> Problem description: With the pictures left out, restate exactly the part below that opens with the line containing "radosti z jízdy. Vidlice" and closes with the line containing "apresenta à polícia em Caicó".

> Data provided:
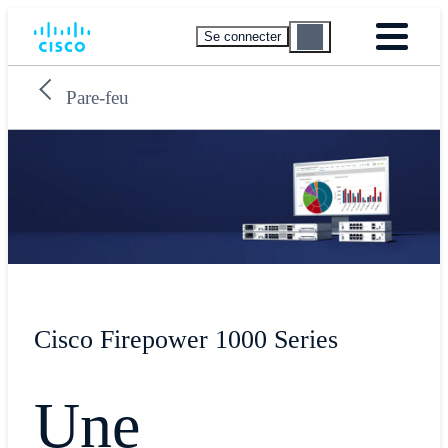
Se connecter
Pare-feu
Cisco Firepower 1000 Series
Une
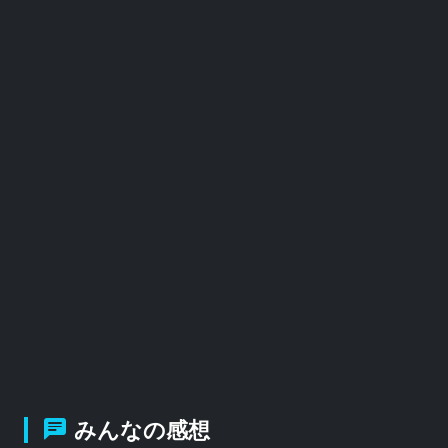
みんなの感想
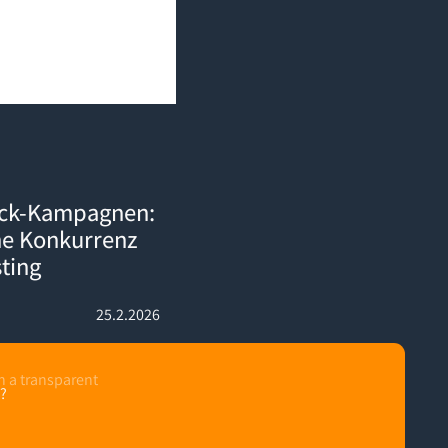
: So schlägst du deine Konkurrenz direkt auf deren Listing
ack-Kampagnen:
ne Konkurrenz
sting
25.2.2026
?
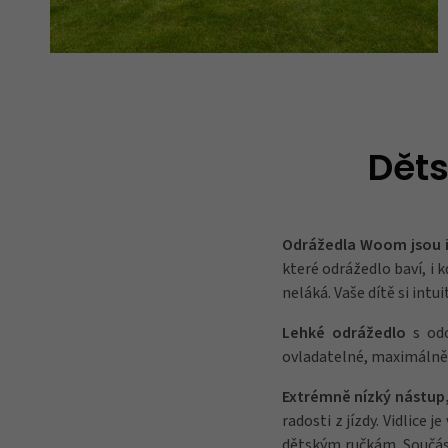
Děts
Odrážedla Woom jsou id
které odrážedlo baví, i k
neláká. Vaše dítě si intu
Lehké odrážedlo
s od
ovladatelné, maximálně
Extrémně nízký nástup,
radosti z jízdy. Vidlice 
dětským ručkám. Součástí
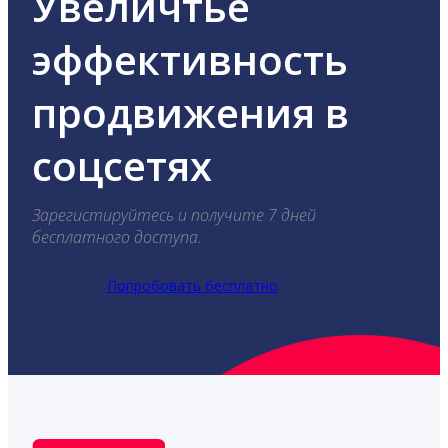
Увеличтье
эффективность
продвижения в
соцсетях
Зарегистируйтесь и получите 7 дней
бесплатного доступа.
Попробовать бесплатно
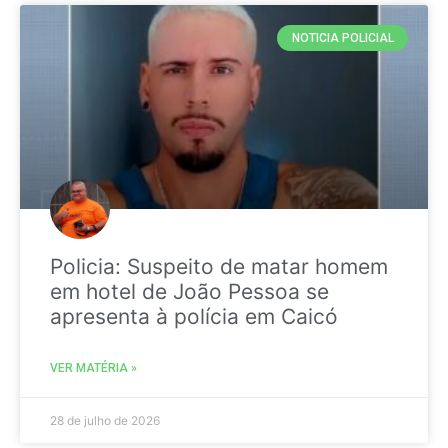
NOTICIA POLICIAL
Policia: Suspeito de matar homem
em hotel de João Pessoa se
apresenta à polícia em Caicó
VER MATÉRIA »
28 de julho de 2026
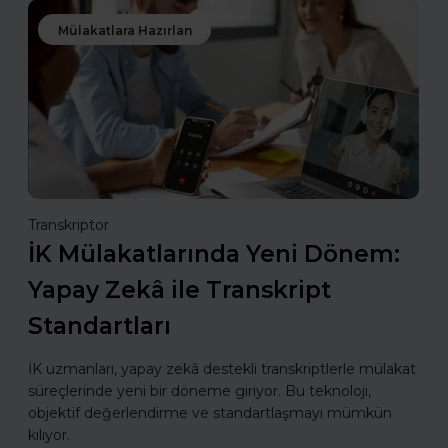
Mülakatlara Hazırlan
Transkriptor
İK Mülakatlarında Yeni Dönem:
Yapay Zekâ ile Transkript
Standartları
İK uzmanları, yapay zekâ destekli transkriptlerle mülakat
süreçlerinde yeni bir döneme giriyor. Bu teknoloji,
objektif değerlendirme ve standartlaşmayı mümkün
kılıyor.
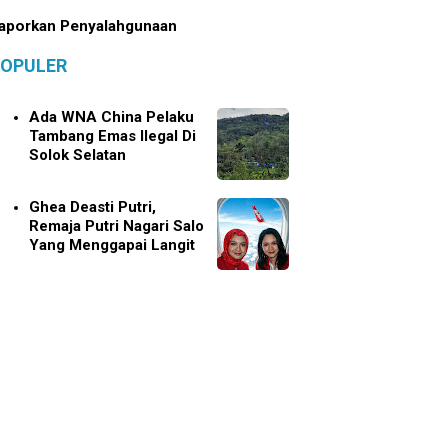
aporkan Penyalahgunaan
OPULER
Ada WNA China Pelaku
Tambang Emas Ilegal Di
Solok Selatan
Ghea Deasti Putri,
Remaja Putri Nagari Salo
Yang Menggapai Langit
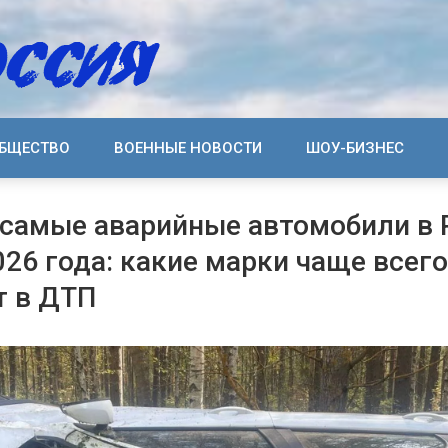
БЩЕСТВО
ВОЕННЫЕ НОВОСТИ
ШОУ-БИЗНЕС
самые аварийные автомобили в 
026 года: какие марки чаще всего
т в ДТП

> Exercise solution:
radosti z jízdy. Vidlice 
dětským ručkám. Součástí
Увеличтье
эффективность
продвижения в
соцсетях
Зарегистируйтесь и получите 7 дней
бесплатного доступа.
Попробовать бесплатно
NOTICIA POLICIAL
Policia: Suspeito de matar homem
em hotel de João Pessoa se
apresenta à polícia em Caicó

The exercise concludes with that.